Researcher(s)
- Trevor Byles, Biochemistry, University of Delaware
Faculty Mentor(s)
- Tatyana Polenova, Department of Chemistry and Biochemistry, University of Delaware
- Somayeh Zeinalilthori, Department of Chemistry and Biochemistry, University of Delaware
Abstract
Capsid interactions with host factors play critical roles in multiple steps of the HIV-1 viral lifecycle. CypA, a regulatory protein found in the cytoplasm, is a host factor packaged in the HIV-1 virions, which binds to the CA capsid protein and is required for HIV-1 infectivity.
In the conical capsid, CA capsid protein is assembled from exactly 12 pentameric and a varied number of hexameric building blocks (Figure 1). The assembly into pentamers vs. hexamers is controlled by a molecular switch1. Both pentamer and hexamer forms are required for the construction of a fullerene cone shaped virion capable of nuclear import3. Recent studies have revealed that CypA binding facilitates HIV-1 ingress and viral DNA integration2. While interactions between CypA and CA hexamers are well established, whether and how CA pentamers interact with CypA is not well understood.
The Polenova lab has elucidated capsid host factor interactions using magic angle spinning (MAS) NMR spectroscopy. Whereas in vitro investigations have provided a wealth of information, performing studies within the native cellular environments is necessary.
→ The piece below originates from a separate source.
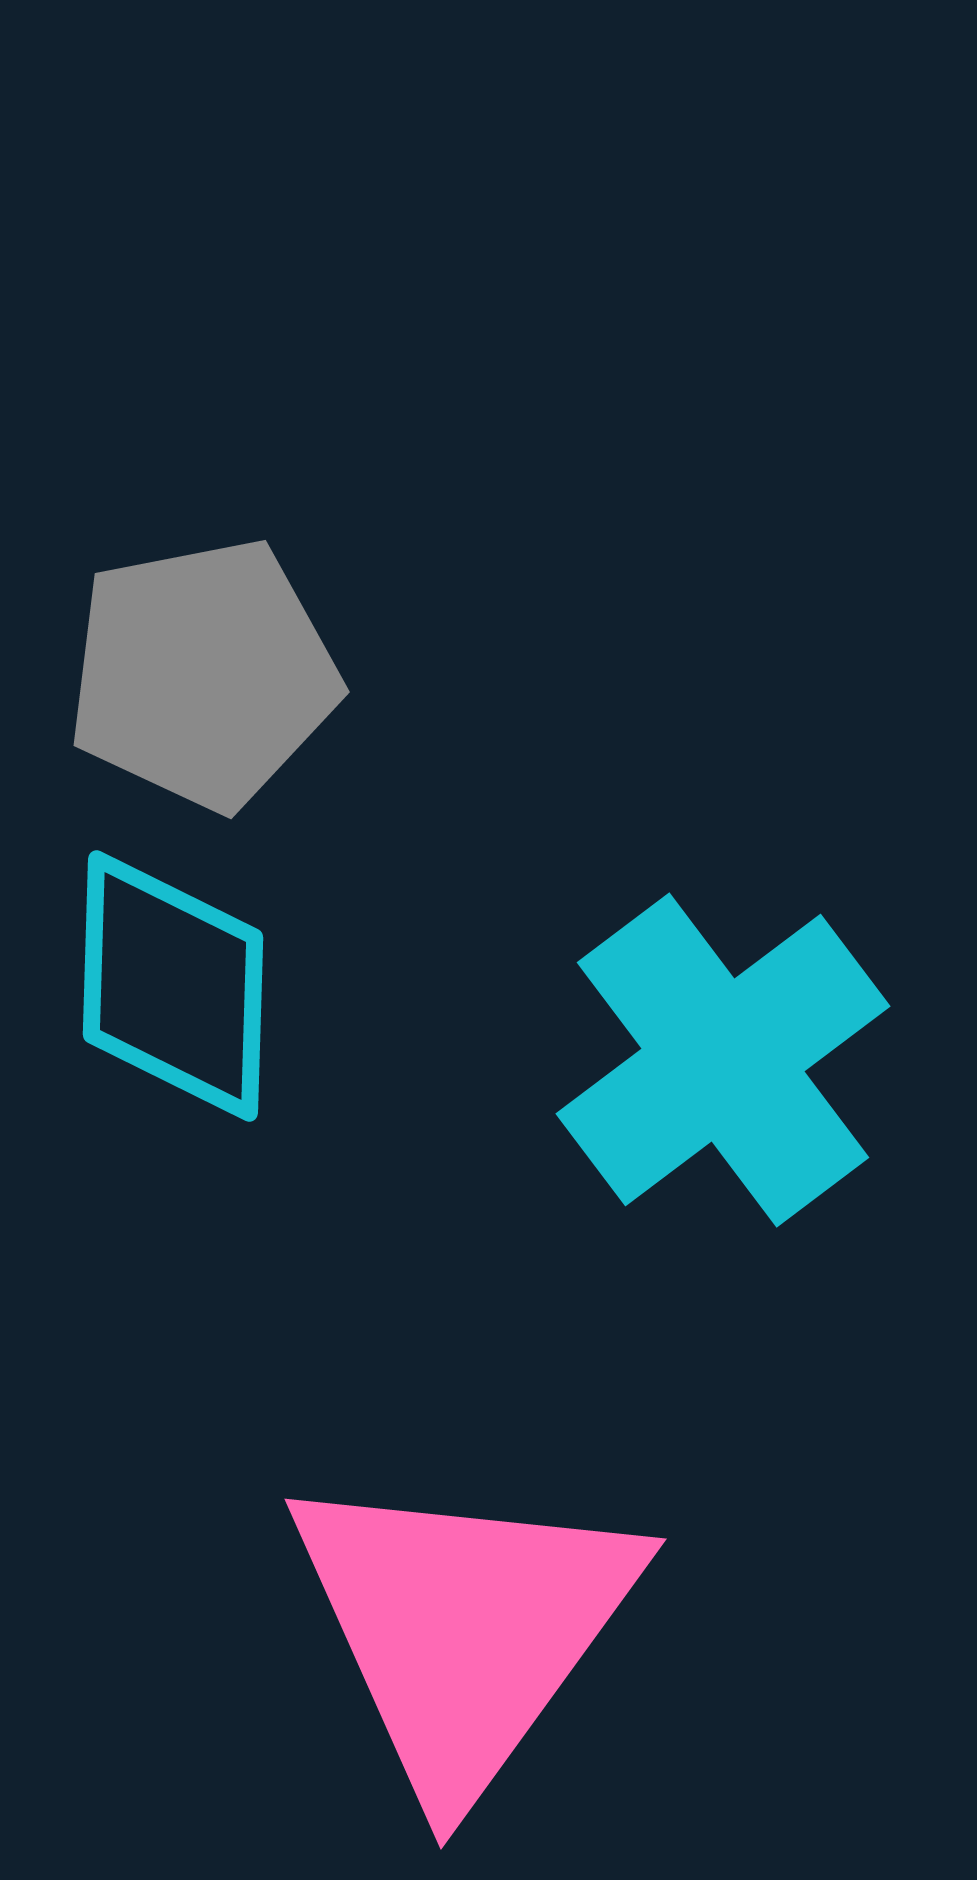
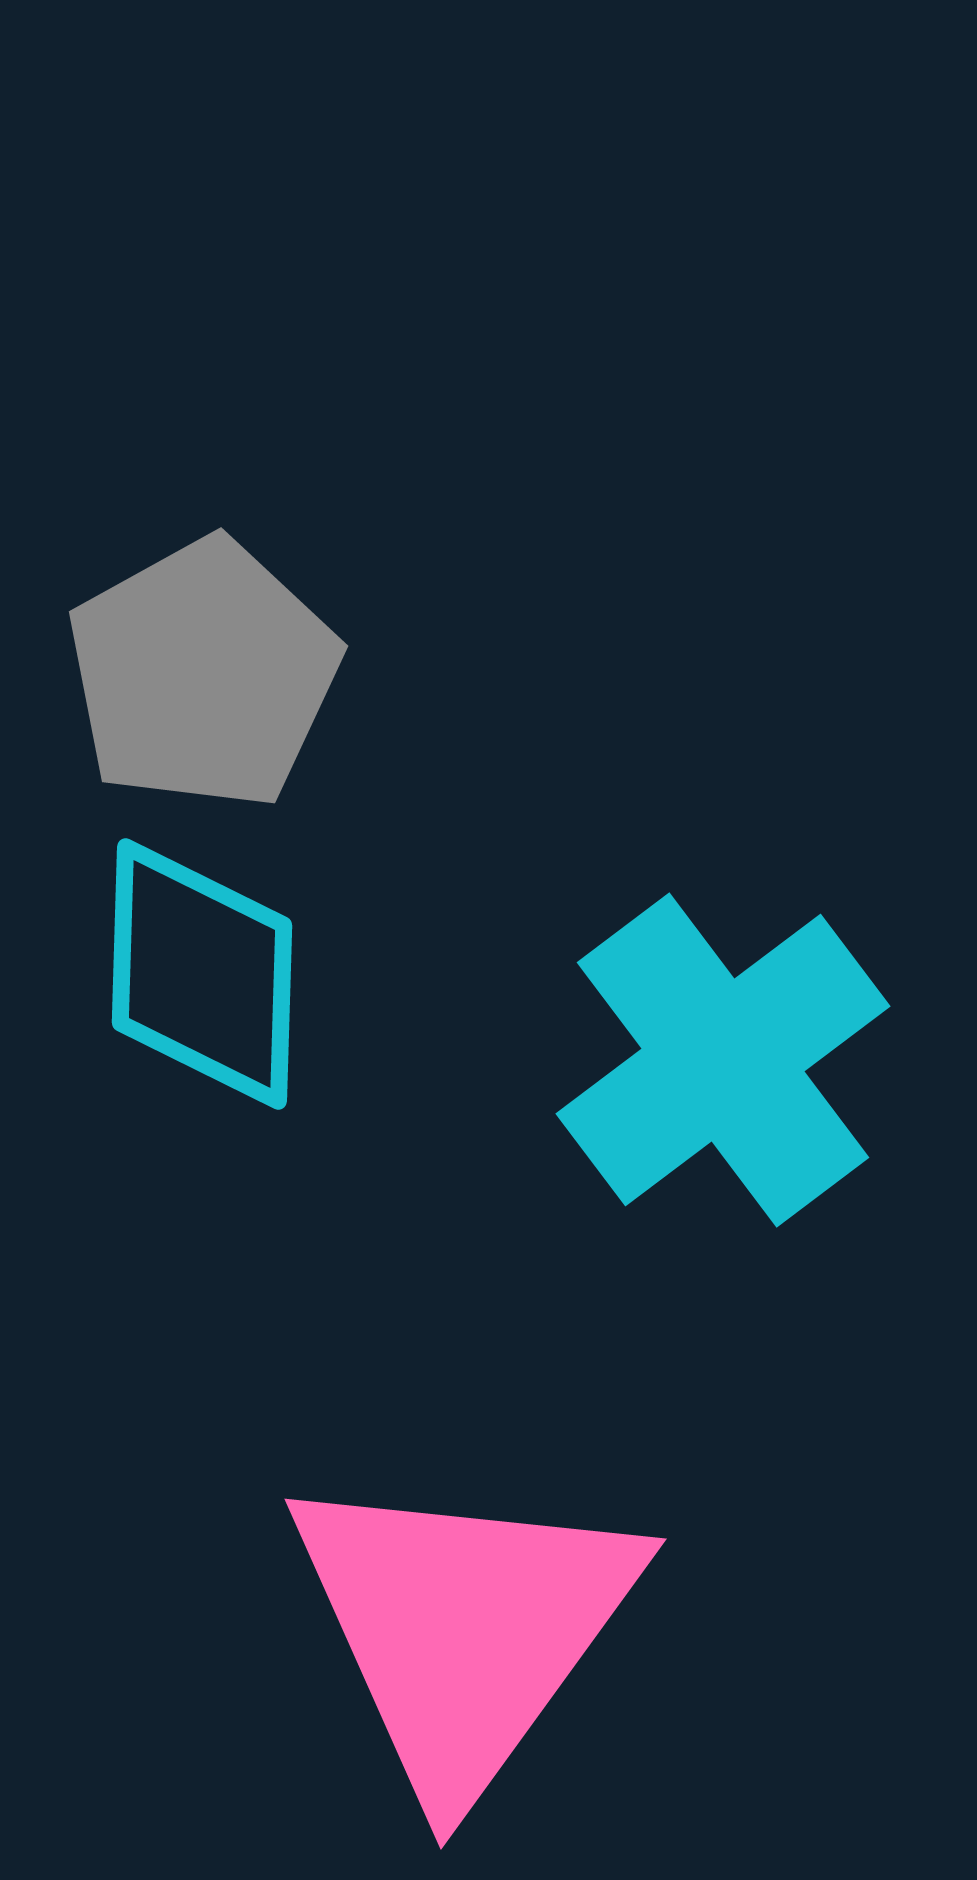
gray pentagon: rotated 18 degrees counterclockwise
cyan diamond: moved 29 px right, 12 px up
For in-cell studies of capsid host factor interactions, 19F is a powerful MAS NMR probe, given fluorine’s favorable magnetic properties, virtual absence from biological molecules (eliminating background signal), and ease of incorporation into proteins. Over the summer, we focused efforts on production of CA capsid protein for these studies. As the first step, we used transformed E. coli Rosetta cells to produce natural abundance wild type CA protein to establish protocol for fluorine incorporation with high yield. We have successfully expressed CA protein and will complete the purification as well as optimizing conditions for fluorine incorporation.
The next step of our research is the preparation of the CA-M66A variant. This variant preferentially forms pentamers1 and can maintain similar structure to that of the wild-type CA1.